/youtube-rag

🎥 Building a simple RAG (Retrieval-Augmented Generation) application using Pinecone and OpenAI's API. The application will allow you to ask questions about any YouTube video.

Primary LanguageJupyter Notebook

Building a RAG application from scratch

This is a step-by-step guide to building a simple RAG (Retrieval-Augmented Generation) application using Pinecone and OpenAI's API. The application will allow you to ask questions about any YouTube video.

Training Video HERE

Tech Stack

  • OpenAI
  • Langchain
  • openai-whisper
  • scikit-learn
  • langchain-pinecone (Vector Store)
  • colab

Setup

  1. In this tutorial, use in-memory vector store, which needs extra installation pip install "langchain[docarray]" and Get it with "Microsoft C++ Build Tools": https://visualstudio.microsoft.com/visual-cpp-build-tools/ which I didn't follow, I skip this part and directly use pinecone instead.
  2. Create a virtual environment and install the required packages:
$ python3 -m venv .venv
$ source .venv/bin/activate
$ pip install -r requirements.txt

For whisper installation, use pip install git+https://github.com/openai/whisper.git instead of pip install whisper.
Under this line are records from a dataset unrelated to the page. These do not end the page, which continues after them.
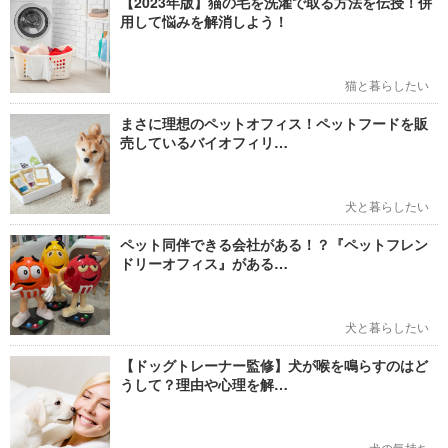
【2023年版】猫の毛を洗濯で取る方法を伝授！併
用して悩みを解消しよう！
猫と暮らしたい
まさに理想のペットオフィス！ペットフードを販
売しているバイオフィリ…
犬と暮らしたい
ペット同伴できる会社がある！？『ペットフレン
ドリーオフィス』がある…
犬と暮らしたい
【ドッグトレーナー監修】犬が喉を鳴らすのはど
うして？理由や心理を解…
犬の気持ち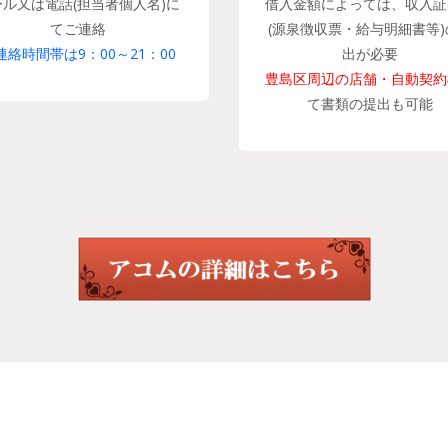
ール又は電話(担当者個人名)に
借入金額によっては、収入証
てご連絡
(源泉徴収票・給与明細書等)
連絡時間帯は9：00～21：00
出が必要
豊島区周辺の店舗・自動契約
て書類の提出も可能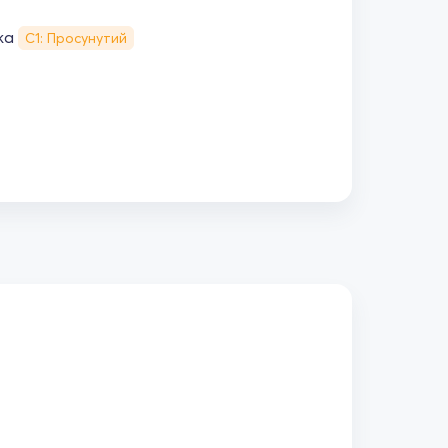
ка
С1: Просунутий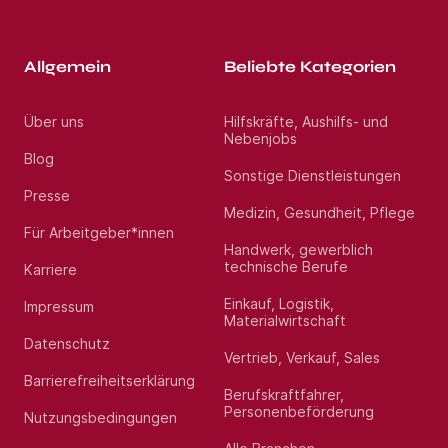
Allgemein
Beliebte Kategorien
Über uns
Hilfskräfte, Aushilfs- und
Nebenjobs
Blog
Sonstige Dienstleistungen
Presse
Medizin, Gesundheit, Pflege
Für Arbeitgeber*innen
Handwerk, gewerblich
technische Berufe
Karriere
Einkauf, Logistik,
Impressum
Materialwirtschaft
Datenschutz
Vertrieb, Verkauf, Sales
Barrierefreiheitserklärung
Berufskraftfahrer,
Personenbeförderung
Nutzungsbedingungen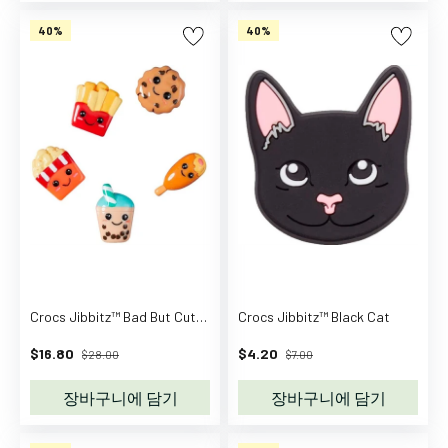
동
화
40%
40%
걸
음
마
신
발
여
름
용
장
화
실
Crocs Jibbitz™ Bad But Cute Foods 5-Pack
Crocs Jibbitz™ Black Cat
내
화
$16.80
$4.20
$28.00
$7.00
&
슬
장바구니에 담기
장바구니에 담기
리
퍼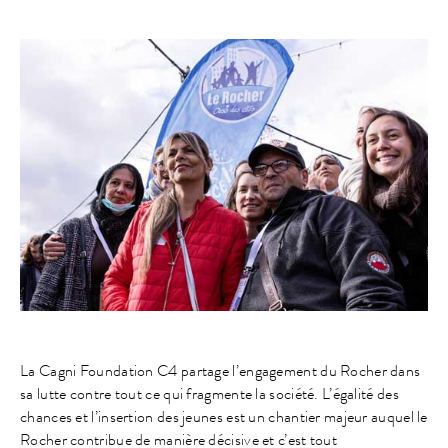
La Cagni Foundation C4 partage l’engagement du Rocher dans
sa lutte contre tout ce qui fragmente la société. L’égalité des
chances et l’insertion des jeunes est un chantier majeur auquel le
Rocher contribue de manière décisive et c’est tout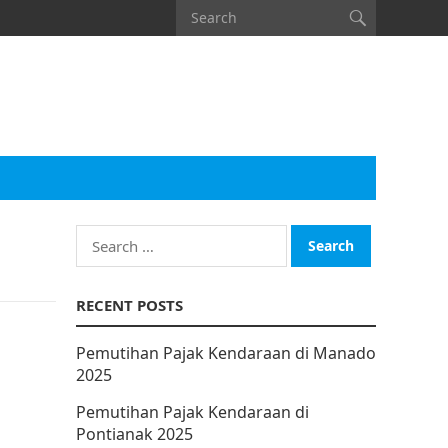
Search
for:
RECENT POSTS
Pemutihan Pajak Kendaraan di Manado
2025
Pemutihan Pajak Kendaraan di
Pontianak 2025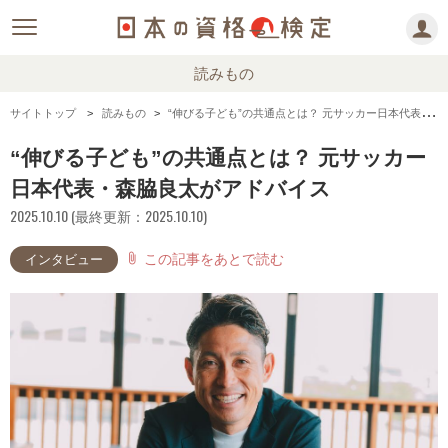
読みもの
サイトトップ
読みもの
“伸びる子ども”の共通点とは？ 元サッカー日本代表・森脇良太がアドバイス
“伸びる子ども”の共通点とは？ 元サッカー
日本代表・森脇良太がアドバイス
2025.10.10 (最終更新：2025.10.10)
この記事をあとで読む
attach_file
インタビュー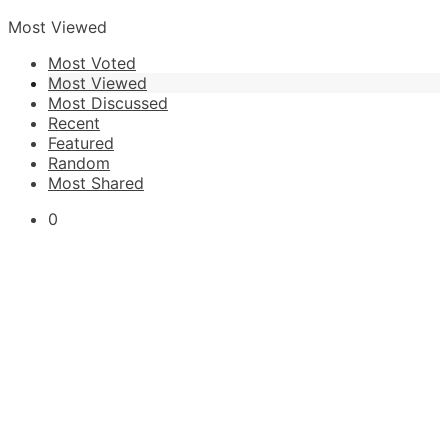
Most Viewed
Most Voted
Most Viewed
Most Discussed
Recent
Featured
Random
Most Shared
0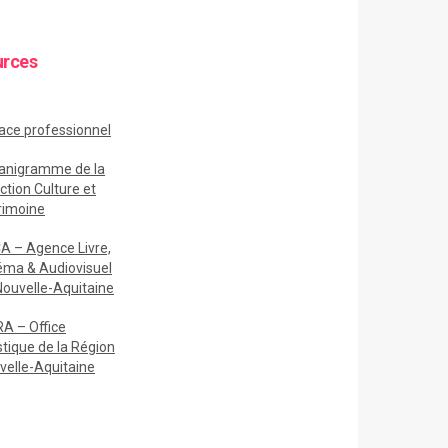
urces
ace
professionnel
anigramme de la
ction Culture et
rimoine
A – Agence Livre,
éma & Audiovisuel
Nouvelle-Aquitaine
A – Office
stique de la Région
velle-Aquitaine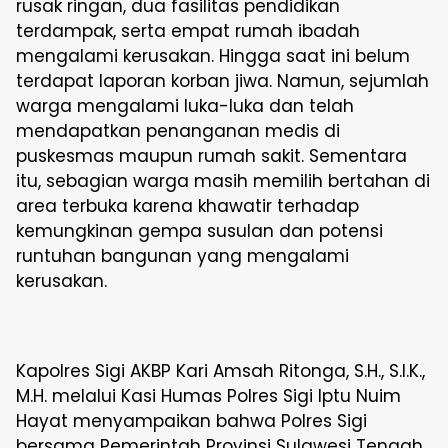
rusak ringan, dua fasilitas pendidikan
terdampak, serta empat rumah ibadah
mengalami kerusakan. Hingga saat ini belum
terdapat laporan korban jiwa. Namun, sejumlah
warga mengalami luka-luka dan telah
mendapatkan penanganan medis di
puskesmas maupun rumah sakit. Sementara
itu, sebagian warga masih memilih bertahan di
area terbuka karena khawatir terhadap
kemungkinan gempa susulan dan potensi
runtuhan bangunan yang mengalami
kerusakan.
Kapolres Sigi AKBP Kari Amsah Ritonga, S.H., S.I.K.,
M.H. melalui Kasi Humas Polres Sigi Iptu Nuim
Hayat menyampaikan bahwa Polres Sigi
bersama Pemerintah Provinsi Sulawesi Tengah,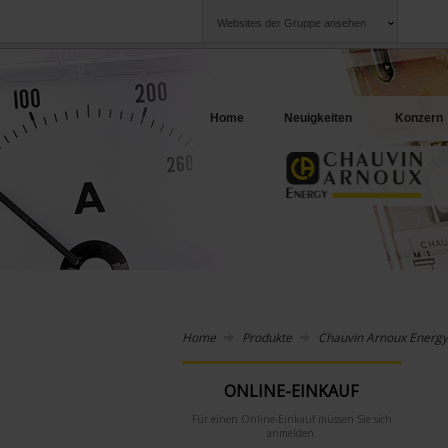
Websites der Gruppe ansehen
Chauvin Arnoux
Unternehmen
Gruppe
Ein Angebot für I
Home
Neuigkeiten
Konzern
Home
Produkte
Chauvin Arnoux Energy
ONLINE-EINKAUF
Für einen Online-Einkauf müssen Sie sich
anmelden.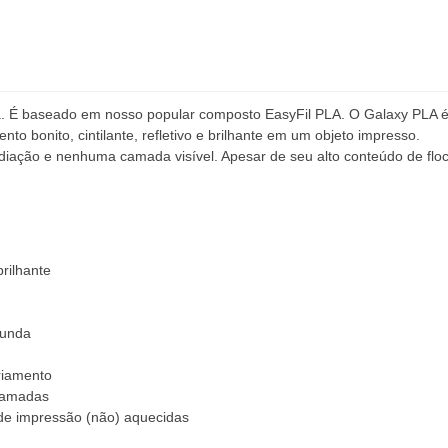
a. É baseado em nosso popular composto EasyFil PLA. O Galaxy PLA é
to bonito, cintilante, refletivo e brilhante em um objeto impresso.
iação e nenhuma camada visível. Apesar de seu alto conteúdo de floc
rilhante
funda
riamento
camadas
 de impressão (não) aquecidas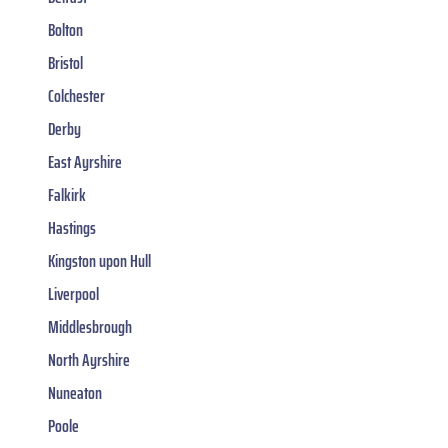
Bolton
Bristol
Colchester
Derby
East Ayrshire
Falkirk
Hastings
Kingston upon Hull
Liverpool
Middlesbrough
North Ayrshire
Nuneaton
Poole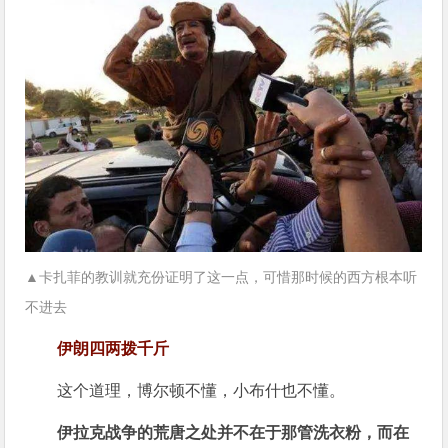
▲卡扎菲的教训就充份证明了这一点，可惜那时候的西方根本听
不进去
伊朗四两拨千斤
这个道理，博尔顿不懂，小布什也不懂。
伊拉克战争的荒唐之处并不在于那管洗衣粉，而在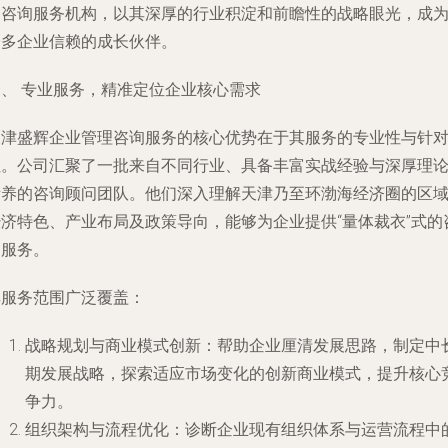
的咨询服务机构，以其深厚的行业积淀和前瞻性的战略眼光，成
众多企业信赖的成长伙伴。
一、 专业服务，精准定位企业核心需求
天津盛辉企业管理咨询服务的核心优势在于其服务的专业性与针
性。公司汇聚了一批来自不同行业、具备丰富实战经验与深厚理
素养的咨询顾问团队。他们深入理解天津乃至环渤海经济圈的区
经济特色、产业布局及政策导向，能够为企业提供“量体裁衣”式的
询服务。
其服务范围广泛覆盖：
战略规划与商业模式创新
：帮助企业厘清发展思路，制定中
期发展战略，探索适应市场变化的创新商业模式，提升核心
争力。
组织架构与流程优化
：诊断企业现有组织体系与运营流程中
  1. Create a free Pinecone account and get your API key from here. If you don't have choice for regin setting, we are probably same using Iowa, US.
    So here is setting PINECONE_API_ENV="us-central1-gcp"

  2. Create a .env file with the following variables:

OPENAI_API_KEY = [ENTER YOUR OPENAI API KEY HERE]
PINECONE_API_KEY = [ENTER YOUR PINECONE API KEY HERE]
PINECONE_API_ENV = [ENTER YOUR PINECONE API ENVIRONMENT HERE]
  1. Bug fix I did report issue in Author's github, HERE. Instead of using PineconeVectorStore, got unAuth error, I use Pinecone directly.
from langchain_pinecone import Pinecone

import os
os.environ['PINECONE_API_KEY'] = "PINECONE_API_KEY"
index_name = "youtube-index"

pinecone = Pinecone.from_documents( index_name = index_name,
                                    documents = documents,
                                    embedding = embeddings)

💖 Conclusion, this is good tutorial for start learnning Langchain whisper, audio transcription, and RAG. I recommend it.